- Exercise brief:
Reproduce all the entries exactly.
'''
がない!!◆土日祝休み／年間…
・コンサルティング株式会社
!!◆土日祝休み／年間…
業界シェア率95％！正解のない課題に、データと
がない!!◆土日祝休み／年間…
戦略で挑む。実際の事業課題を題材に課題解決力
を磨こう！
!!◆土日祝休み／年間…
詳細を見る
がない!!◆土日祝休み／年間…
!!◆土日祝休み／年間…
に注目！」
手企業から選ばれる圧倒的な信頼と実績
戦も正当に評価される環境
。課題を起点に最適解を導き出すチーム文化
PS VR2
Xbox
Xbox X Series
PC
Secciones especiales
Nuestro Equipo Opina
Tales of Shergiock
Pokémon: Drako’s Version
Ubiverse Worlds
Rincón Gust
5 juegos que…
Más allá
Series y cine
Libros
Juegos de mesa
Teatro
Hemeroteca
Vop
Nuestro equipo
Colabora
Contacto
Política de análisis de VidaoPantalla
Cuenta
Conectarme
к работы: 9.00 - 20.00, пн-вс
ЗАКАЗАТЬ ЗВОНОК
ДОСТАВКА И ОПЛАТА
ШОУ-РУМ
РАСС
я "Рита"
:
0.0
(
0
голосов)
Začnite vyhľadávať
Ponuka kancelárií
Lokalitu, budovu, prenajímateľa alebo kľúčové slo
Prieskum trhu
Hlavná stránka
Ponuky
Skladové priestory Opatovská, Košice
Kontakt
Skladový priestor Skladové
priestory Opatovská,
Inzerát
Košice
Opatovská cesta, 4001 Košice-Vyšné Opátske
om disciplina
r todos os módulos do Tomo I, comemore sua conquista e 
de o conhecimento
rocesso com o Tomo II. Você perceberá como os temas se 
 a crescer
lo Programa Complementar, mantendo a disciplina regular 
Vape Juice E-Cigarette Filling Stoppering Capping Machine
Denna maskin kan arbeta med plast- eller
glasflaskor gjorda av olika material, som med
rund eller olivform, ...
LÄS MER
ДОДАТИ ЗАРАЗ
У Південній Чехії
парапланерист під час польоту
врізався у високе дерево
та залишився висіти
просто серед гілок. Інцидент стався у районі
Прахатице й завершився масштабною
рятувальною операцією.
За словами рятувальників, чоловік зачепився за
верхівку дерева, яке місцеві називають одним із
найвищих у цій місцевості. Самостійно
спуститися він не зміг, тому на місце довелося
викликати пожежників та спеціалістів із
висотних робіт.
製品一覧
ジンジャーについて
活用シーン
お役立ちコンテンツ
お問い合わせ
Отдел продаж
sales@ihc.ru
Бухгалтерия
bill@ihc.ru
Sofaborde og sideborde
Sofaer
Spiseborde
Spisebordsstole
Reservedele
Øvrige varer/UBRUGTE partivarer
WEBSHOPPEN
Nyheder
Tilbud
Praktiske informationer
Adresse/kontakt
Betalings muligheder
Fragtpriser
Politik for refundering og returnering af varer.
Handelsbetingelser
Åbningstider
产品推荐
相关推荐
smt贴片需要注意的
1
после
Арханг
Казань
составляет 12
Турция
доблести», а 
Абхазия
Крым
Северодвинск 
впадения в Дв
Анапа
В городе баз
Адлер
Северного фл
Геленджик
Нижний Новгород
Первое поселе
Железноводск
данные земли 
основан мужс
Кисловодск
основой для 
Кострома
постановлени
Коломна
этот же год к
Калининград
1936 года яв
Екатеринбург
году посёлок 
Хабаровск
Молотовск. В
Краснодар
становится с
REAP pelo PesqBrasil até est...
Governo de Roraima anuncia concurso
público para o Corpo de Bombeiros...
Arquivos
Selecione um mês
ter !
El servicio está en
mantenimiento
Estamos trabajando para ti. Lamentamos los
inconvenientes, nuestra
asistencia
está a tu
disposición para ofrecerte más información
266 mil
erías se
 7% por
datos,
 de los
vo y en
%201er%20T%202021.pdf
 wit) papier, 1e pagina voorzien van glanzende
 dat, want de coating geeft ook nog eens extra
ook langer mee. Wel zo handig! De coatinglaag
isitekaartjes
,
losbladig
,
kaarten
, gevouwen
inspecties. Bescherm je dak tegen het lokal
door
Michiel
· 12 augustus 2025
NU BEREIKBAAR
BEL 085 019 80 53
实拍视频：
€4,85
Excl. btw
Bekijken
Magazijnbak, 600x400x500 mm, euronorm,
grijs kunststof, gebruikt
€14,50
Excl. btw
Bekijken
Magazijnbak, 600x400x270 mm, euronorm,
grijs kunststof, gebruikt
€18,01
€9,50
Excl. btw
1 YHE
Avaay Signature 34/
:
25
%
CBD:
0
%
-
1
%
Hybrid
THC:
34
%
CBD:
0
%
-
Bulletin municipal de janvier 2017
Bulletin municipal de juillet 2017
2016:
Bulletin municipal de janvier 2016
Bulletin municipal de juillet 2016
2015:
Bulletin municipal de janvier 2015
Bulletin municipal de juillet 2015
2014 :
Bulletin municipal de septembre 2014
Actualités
'''
- Your solution:
がない!!◆土日祝休み／年間…
・コンサルティング株式会社
!!◆土日祝休み／年間…
業界シェア率95％！正解のない課題に、データと
がない!!◆土日祝休み／年間…
戦略で挑む。実際の事業課題を題材に課題解決力
を磨こう！
!!◆土日祝休み／年間…
詳細を見る
がない!!◆土日祝休み／年間…
!!◆土日祝休み／年間…
に注目！」
手企業から選ばれる圧倒的な信頼と実績
戦も正当に評価される環境
。課題を起点に最適解を導き出すチーム文化
PS VR2
Xbox
Xbox X Series
PC
Secciones especiales
Nuestro Equipo Opina
Tales of Shergiock
Pokémon: Drako’s Version
Ubiverse Worlds
Rincón Gust
5 juegos que…
Más allá
Series y cine
Libros
Juegos de mesa
Teatro
Hemeroteca
Vop
Nuestro equipo
Colabora
Contacto
Política de análisis de VidaoPantalla
Cuenta
Conectarme
к работы: 9.00 - 20.00, пн-вс
ЗАКАЗАТЬ ЗВОНОК
ДОСТАВКА И ОПЛАТА
ШОУ-РУМ
РАСС
я "Рита"
:
0.0
(
0
голосов)
Začnite vyhľadávať
Ponuka kancelárií
Lokalitu, budovu, prenajímateľa alebo kľúčové slo
Prieskum trhu
Hlavná stránka
Ponuky
Skladové priestory Opatovská, Košice
Kontakt
Skladový priestor Skladové
priestory Opatovská,
Inzerát
Košice
Opatovská cesta, 4001 Košice-Vyšné Opátske
om disciplina
r todos os módulos do Tomo I, comemore sua conquista e 
de o conhecimento
rocesso com o Tomo II. Você perceberá como os temas se 
 a crescer
lo Programa Complementar, mantendo a disciplina regular 
Vape Juice E-Cigarette Filling Stoppering Capping Machine
Denna maskin kan arbeta med plast- eller
glasflaskor gjorda av olika material, som med
rund eller olivform, ...
LÄS MER
ДОДАТИ ЗАРАЗ
У Південній Чехії
парапланерист під час польоту
врізався у високе дерево
та залишився висіти
просто серед гілок. Інцидент стався у районі
Прахатице й завершився масштабною
рятувальною операцією.
За словами рятувальників, чоловік зачепився за
верхівку дерева, яке місцеві називають одним із
найвищих у цій місцевості. Самостійно
спуститися він не зміг, тому на місце довелося
викликати пожежників та спеціалістів із
висотних робіт.
製品一覧
ジンジャーについて
活用シーン
お役立ちコンテンツ
お問い合わせ
Отдел продаж
sales@ihc.ru
Бухгалтерия
bill@ihc.ru
Sofaborde og sideborde
Sofaer
Spiseborde
Spisebordsstole
Reservedele
Øvrige varer/UBRUGTE partivarer
WEBSHOPPEN
Nyheder
Tilbud
Praktiske informationer
Adresse/kontakt
Betalings muligheder
Fragtpriser
Politik for refundering og returnering af varer.
Handelsbetingelser
Åbningstider
产品推荐
相关推荐
smt贴片需要注意的
1
после
Арханг
Казань
составляет 12
Турция
доблести», а 
Абхазия
Крым
Северодвинск 
впадения в Дв
Анапа
В городе баз
Адлер
Северного фл
Геленджик
Нижний Новгород
Первое поселе
Железноводск
данные земли 
основан мужс
Кисловодск
основой для 
Кострома
постановлени
Коломна
этот же год к
Калининград
1936 года яв
Екатеринбург
году посёлок 
Хабаровск
Молотовск. В
Краснодар
становится с
REAP pelo PesqBrasil até est...
Governo de Roraima anuncia concurso
público para o Corpo de Bombeiros...
Arquivos
Selecione um mês
ter !
El servicio está en
mantenimiento
Estamos trabajando para ti. Lamentamos los
inconvenientes, nuestra
asistencia
está a tu
disposición para ofrecerte más información
266 mil
erías se
 7% por
datos,
 de los
vo y en
%201er%20T%202021.pdf
 wit) papier, 1e pagina voorzien van glanzende
 dat, want de coating geeft ook nog eens extra
ook langer mee. Wel zo handig! De coatinglaag
isitekaartjes
,
losbladig
,
kaarten
, gevouwen
inspecties. Bescherm je dak tegen het lokal
door
Michiel
· 12 augustus 2025
NU BEREIKBAAR
BEL 085 019 80 53
实拍视频：
€4,85
Excl. btw
Bekijken
Magazijnbak, 600x400x500 mm, euronorm,
grijs kunststof, gebruikt
€14,50
Excl. btw
Bekijken
Magazijnbak, 600x400x270 mm, euronorm,
grijs kunststof, gebruikt
€18,01
€9,50
Excl. btw
1 YHE
Avaay Signature 34/
:
25
%
CBD:
0
%
-
1
%
Hybrid
THC:
34
%
CBD:
0
%
-
Bulletin municipal de janvier 2017
Bulletin municipal de juillet 2017
2016:
Bulletin municipal de janvier 2016
Bulletin municipal de juillet 2016
2015:
Bulletin municipal de janvier 2015
Bulletin municipal de juillet 2015
2014 :
Bulletin municipal de septembre 2014
Actualités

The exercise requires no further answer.